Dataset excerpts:
**********

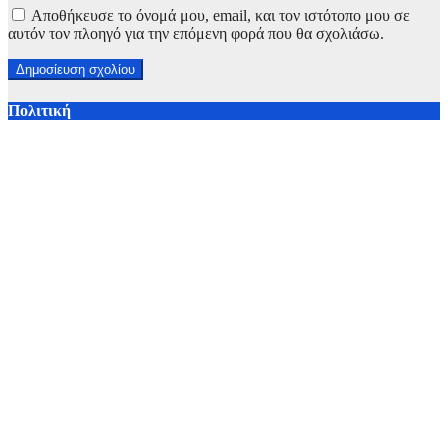
Αποθήκευσε το όνομά μου, email, και τον ιστότοπο μου σε
αυτόν τον πλοηγό για την επόμενη φορά που θα σχολιάσω.
Πολιτική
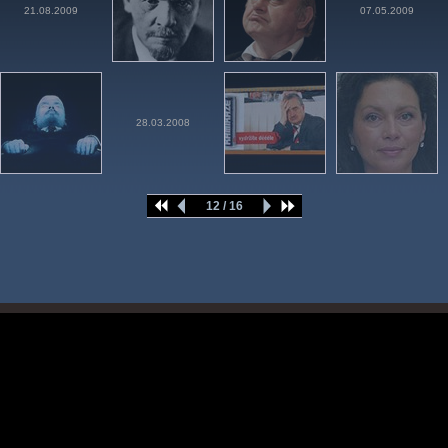
21.08.2009
07.05.2009
28.03.2008
12 / 16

**********

(Exercise objective)
Print out every entry above without changing a word, and leave out the pictures.

(Solution)
Αποθήκευσε το όνομά μου, email, και τον ιστότοπο μου σε
αυτόν τον πλοηγό για την επόμενη φορά που θα σχολιάσω.
Πολιτική
21.08.2009
07.05.2009
28.03.2008
12 / 16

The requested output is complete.